Essa semana, o Brasil comemora em 20 de novembro o Dia Nacional da Consciência Negra. A data homenageia Zumbi dos Palmares, que nasceu livre, mas foi escravizado aos seis anos de idade e simbolizou a luta do povo negro contra a escravidão. A data foi oficializada por uma lei aprovada pelo Congresso (Lei 12.519/2011) – e a partir daí muita gente se pergunta se esse dia é ou não é feriado. Que tal entender de vez esse imbróglio?

Em primeiro lugar, é importante separar o que é feriado e o que é o dia denominado de “ponto facultativo”. O “ponto facultativo” é usualmente utilizado pela administração pública para dispensa do empregado de registro de ponto em um determinado dia específico – o que, na prática, acaba gerando o efeito de “feriado”, pois regra geral as pessoas não vão trabalhar nesse dia. É importante lembrar que esse “ponto facultativo” e dias especiais que liberam os funcionários públicos (como o dia do funcionário público, por exemplo) não tem qualquer relação com o tema que está sob análise, que são os feriados em geral, aplicados à iniciativa privada e não apenas ao serviço público, com suas regras próprias e especificidades.

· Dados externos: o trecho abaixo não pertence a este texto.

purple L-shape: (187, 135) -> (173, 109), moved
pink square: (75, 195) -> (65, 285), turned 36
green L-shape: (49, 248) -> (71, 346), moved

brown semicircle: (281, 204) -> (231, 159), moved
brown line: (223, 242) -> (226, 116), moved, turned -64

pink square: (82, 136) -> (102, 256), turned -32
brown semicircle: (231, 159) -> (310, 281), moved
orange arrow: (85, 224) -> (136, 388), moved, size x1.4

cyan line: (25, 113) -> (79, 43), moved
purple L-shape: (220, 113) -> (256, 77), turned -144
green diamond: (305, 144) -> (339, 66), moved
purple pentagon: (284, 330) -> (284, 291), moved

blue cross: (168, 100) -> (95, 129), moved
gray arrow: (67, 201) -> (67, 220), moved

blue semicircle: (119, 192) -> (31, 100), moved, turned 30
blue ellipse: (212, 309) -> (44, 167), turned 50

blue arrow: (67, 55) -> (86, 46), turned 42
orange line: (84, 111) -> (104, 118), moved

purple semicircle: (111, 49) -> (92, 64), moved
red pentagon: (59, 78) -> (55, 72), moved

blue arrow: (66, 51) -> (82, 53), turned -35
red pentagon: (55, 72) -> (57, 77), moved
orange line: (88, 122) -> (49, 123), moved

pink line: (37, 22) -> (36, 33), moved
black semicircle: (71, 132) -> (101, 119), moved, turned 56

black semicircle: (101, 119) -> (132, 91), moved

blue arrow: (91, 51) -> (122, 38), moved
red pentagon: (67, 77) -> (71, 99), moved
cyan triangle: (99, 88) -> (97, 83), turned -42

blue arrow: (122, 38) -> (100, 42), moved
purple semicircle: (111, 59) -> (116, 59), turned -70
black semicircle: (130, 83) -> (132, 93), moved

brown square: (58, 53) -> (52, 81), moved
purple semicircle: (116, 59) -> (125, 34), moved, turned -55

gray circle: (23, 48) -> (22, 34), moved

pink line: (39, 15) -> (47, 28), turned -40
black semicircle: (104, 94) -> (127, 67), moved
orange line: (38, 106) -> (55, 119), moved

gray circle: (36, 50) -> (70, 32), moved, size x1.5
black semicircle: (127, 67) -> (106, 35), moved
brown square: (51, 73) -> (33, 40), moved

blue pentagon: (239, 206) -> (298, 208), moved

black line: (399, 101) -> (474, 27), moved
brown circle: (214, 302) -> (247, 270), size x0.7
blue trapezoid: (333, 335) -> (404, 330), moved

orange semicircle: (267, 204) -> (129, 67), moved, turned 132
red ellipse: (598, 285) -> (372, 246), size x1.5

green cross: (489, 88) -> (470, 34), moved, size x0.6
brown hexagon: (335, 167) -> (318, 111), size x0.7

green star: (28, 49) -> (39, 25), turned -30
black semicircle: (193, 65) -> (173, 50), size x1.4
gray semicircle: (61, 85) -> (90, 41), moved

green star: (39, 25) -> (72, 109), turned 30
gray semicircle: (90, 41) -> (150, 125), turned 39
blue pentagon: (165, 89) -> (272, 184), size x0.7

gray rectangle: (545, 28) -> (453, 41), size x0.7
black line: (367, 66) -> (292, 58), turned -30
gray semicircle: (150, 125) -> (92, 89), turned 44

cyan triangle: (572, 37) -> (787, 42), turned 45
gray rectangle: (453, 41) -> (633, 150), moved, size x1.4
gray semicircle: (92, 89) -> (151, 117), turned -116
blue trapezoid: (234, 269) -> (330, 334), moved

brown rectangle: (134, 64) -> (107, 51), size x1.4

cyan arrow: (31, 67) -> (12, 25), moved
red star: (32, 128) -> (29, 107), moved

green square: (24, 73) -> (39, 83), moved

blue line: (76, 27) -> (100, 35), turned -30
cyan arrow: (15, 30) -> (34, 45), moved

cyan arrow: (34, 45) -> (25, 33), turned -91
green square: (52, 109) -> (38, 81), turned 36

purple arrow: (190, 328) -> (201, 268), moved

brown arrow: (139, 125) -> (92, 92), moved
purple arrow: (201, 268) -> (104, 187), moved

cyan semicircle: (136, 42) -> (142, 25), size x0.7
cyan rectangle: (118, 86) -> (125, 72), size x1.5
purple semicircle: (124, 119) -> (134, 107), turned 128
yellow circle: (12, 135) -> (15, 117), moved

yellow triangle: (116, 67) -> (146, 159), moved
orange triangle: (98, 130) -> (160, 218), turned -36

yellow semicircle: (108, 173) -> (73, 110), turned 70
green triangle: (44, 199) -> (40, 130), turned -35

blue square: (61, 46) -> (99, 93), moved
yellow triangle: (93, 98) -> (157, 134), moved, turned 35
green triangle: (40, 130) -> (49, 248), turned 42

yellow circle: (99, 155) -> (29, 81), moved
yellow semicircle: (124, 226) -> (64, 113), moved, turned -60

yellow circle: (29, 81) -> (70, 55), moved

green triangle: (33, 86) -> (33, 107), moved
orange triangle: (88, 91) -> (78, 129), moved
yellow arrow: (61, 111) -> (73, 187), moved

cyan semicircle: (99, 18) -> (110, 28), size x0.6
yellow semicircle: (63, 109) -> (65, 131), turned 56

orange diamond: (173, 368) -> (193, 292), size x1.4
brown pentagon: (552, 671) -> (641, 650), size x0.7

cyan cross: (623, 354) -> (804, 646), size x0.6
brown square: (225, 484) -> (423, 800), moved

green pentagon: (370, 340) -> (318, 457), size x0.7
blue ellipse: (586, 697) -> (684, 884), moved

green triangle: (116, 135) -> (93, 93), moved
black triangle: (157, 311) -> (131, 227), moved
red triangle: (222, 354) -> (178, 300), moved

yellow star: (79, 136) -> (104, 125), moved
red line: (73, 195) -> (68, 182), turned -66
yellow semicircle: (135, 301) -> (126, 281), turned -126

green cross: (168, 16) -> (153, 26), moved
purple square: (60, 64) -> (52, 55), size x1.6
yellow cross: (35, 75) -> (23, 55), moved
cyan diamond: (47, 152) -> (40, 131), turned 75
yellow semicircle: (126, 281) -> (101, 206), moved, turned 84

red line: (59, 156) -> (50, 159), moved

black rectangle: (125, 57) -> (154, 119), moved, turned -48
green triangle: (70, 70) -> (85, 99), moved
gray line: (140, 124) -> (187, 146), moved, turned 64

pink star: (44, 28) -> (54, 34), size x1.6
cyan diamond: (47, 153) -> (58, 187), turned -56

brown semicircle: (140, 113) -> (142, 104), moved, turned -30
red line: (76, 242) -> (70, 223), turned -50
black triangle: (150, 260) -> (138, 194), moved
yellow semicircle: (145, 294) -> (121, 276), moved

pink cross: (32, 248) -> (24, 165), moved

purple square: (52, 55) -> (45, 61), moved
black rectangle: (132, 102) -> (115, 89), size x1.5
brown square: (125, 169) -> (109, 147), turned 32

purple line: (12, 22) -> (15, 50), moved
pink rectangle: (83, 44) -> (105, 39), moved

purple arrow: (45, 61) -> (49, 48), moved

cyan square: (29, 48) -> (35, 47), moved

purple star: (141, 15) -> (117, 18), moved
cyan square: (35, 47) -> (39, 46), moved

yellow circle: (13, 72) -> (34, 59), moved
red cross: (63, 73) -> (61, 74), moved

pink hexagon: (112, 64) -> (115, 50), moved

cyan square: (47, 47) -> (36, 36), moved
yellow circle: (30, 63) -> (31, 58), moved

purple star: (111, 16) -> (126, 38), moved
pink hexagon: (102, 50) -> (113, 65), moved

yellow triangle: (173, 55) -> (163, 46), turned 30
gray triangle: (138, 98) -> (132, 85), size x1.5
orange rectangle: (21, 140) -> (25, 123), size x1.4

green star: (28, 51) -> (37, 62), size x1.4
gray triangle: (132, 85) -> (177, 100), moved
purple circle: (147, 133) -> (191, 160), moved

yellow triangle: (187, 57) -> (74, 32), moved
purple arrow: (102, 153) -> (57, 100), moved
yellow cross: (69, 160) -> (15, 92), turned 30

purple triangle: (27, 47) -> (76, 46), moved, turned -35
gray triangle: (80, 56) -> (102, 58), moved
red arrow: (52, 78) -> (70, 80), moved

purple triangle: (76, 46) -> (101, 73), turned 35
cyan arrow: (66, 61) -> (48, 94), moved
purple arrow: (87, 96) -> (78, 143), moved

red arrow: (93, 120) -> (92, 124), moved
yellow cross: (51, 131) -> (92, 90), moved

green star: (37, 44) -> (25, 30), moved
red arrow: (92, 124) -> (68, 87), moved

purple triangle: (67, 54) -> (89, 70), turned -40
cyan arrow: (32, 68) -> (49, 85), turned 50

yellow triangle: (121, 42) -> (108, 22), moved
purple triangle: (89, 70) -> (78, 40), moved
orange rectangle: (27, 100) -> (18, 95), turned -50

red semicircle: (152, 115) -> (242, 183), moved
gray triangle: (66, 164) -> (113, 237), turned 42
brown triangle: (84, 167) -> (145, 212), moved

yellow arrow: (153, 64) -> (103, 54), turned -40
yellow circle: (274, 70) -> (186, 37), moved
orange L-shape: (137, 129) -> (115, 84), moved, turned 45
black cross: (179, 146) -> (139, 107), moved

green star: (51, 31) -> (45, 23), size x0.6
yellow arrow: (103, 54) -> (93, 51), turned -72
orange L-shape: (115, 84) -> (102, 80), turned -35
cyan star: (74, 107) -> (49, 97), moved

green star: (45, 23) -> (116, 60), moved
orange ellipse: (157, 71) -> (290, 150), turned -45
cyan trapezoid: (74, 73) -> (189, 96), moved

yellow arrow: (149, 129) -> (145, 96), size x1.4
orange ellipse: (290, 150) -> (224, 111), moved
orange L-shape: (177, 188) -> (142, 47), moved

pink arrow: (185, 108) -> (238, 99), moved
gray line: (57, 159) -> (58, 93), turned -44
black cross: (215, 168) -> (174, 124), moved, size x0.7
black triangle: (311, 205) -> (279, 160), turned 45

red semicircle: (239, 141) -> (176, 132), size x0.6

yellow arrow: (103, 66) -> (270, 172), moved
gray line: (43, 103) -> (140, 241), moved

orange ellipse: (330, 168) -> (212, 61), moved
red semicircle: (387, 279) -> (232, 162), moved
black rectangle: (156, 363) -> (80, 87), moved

Para entender direito essa história (ou o direito e sua história), que tal “começar do começo”? A Constituição Federal traz no artigo 22, I a previsão de que é “compete privativamente à União legislar sobre: I – direito civil, comercial, penal, processual, eleitoral, agrário, marítimo, aeronáutico, espacial e do trabalho”. Isso significa que somente a União (ou seja, o Congresso Nacional, composto pelos Deputados Federais e Senadores) pode legislar a respeito do feriado, estabelecendo o que seria feriado ou não. E a União o fez. São diversos os textos legais que foram estabelecidos no decorrer da história para tratar do tema. O mais antigo em vigência é a Lei 605, de janeiro de 1949 – mais conhecida como a Lei do Descanso Semanal Remunerado.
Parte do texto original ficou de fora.